At the beginning of Chapter Two, Louie is still a lost soul, caught up in all sorts of trouble. There seems to be no chance of him turning his life around because every time he tries to better himself, it goes wrong. When he finally finds a key that fits an unexpected lock, he is unknowingly set on his path to rehabilitation. The only hiccup in Louie’s betterment in this chapter is his attempt to run away. Though unsuccessful, this was a necessary developmental step for Louie. This journey prepares him for later experiences in his life. Right before Louie leaves, his mother offers him a sandwich and his father offers two dollars. These offerings work as symbols of the unconditional love that his parents have for him, even when he tries to leave them. When Louie is actually out on his own, the sandwich and money serve as reminders of the comfort of home, and are ultimately the driving factors that bring him back home. He realizes how much he loves his family. This initial longing for home, and appreciation of home, becomes a motif in the book, when Louie is lost at sea and then a prisoner of war.
Every hero needs a mentor. In The Odyssey, Athena literally takes the form of a man named Mentor in order to help Odysseus and his family. In this story, Pete is Louie’s mentor, and Louie blossoms under Louie’s coaching. Pete shows that coaching is not only about the physical training. It is also about mental and emotional preparation, along with strategy. Hillenbrand also continues the development of Pete’s character as a responsible and fatherly presence in this chapter. Pete again seems to be capable of doing no wrong, as everything he does is compassionate and in the best interest of his loved ones. Pete is the only one who can coral and guide Louie. Pete also believes in Louie. He is the mentor figure to him, a guiding spirit, a guardian angel, a third parent. His self-sacrifice, in putting Louie first, enables Louie’s running success and empowers Louie’s self-confidence.
Louie’s life can help readers reflect on their own lives. Louie and Pete do not begin with an end goal for what Louie would do with his running. Instead, they take steps forward and then make smart decisions where they can. Sometimes in life obstacles and disappointment can cause people to steer in a direction they had not intended to go. This happens to Louie when he steers toward the 5000-meter run.
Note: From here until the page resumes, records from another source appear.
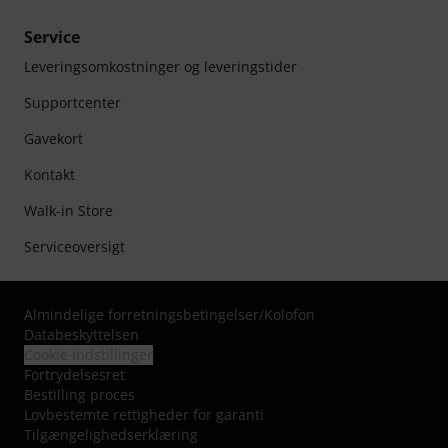
Service
Leveringsomkostninger og leveringstider
Supportcenter
Gavekort
Kontakt
Walk-in Store
Serviceoversigt
Almindelige forretningsbetingelser
/
Kolofon
Databeskyttelsen
Cookie indstillinger
Fortrydelsesret
Bestilling proces
Lovbestemte rettigheder for garanti
Tilgængelighedserklæring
He had not previously considered, or known, his ability to run this longer distance. He learns about his abilities as he goes along. Louie’s abilities to take on new challenges and to adapt to new situations are some of his character strengths, traits that serve him well later in the story. Interestingly, these abilities also make his athletic story so dramatic and engaging for his fans from Torrance and beyond.
The heat serves as an important equalizer at the Olympic trials. Though Louie doesn’t have nearly as much experience as the rest of the field, he is willing to run and train harder than anyone else. The heat makes it incredibly difficult to train and race, but Louie is fully committed to finishing in the top three. His ability to push his body to its limits and absolute desire to win allow him to qualify, despite his inexperience. This ability to take a beating and to persevere against all odds will serve Louie well later in life, when he finds himself in war. Louie sees how much he can endure. He builds and exhibits not only physical strength, but also mental strength.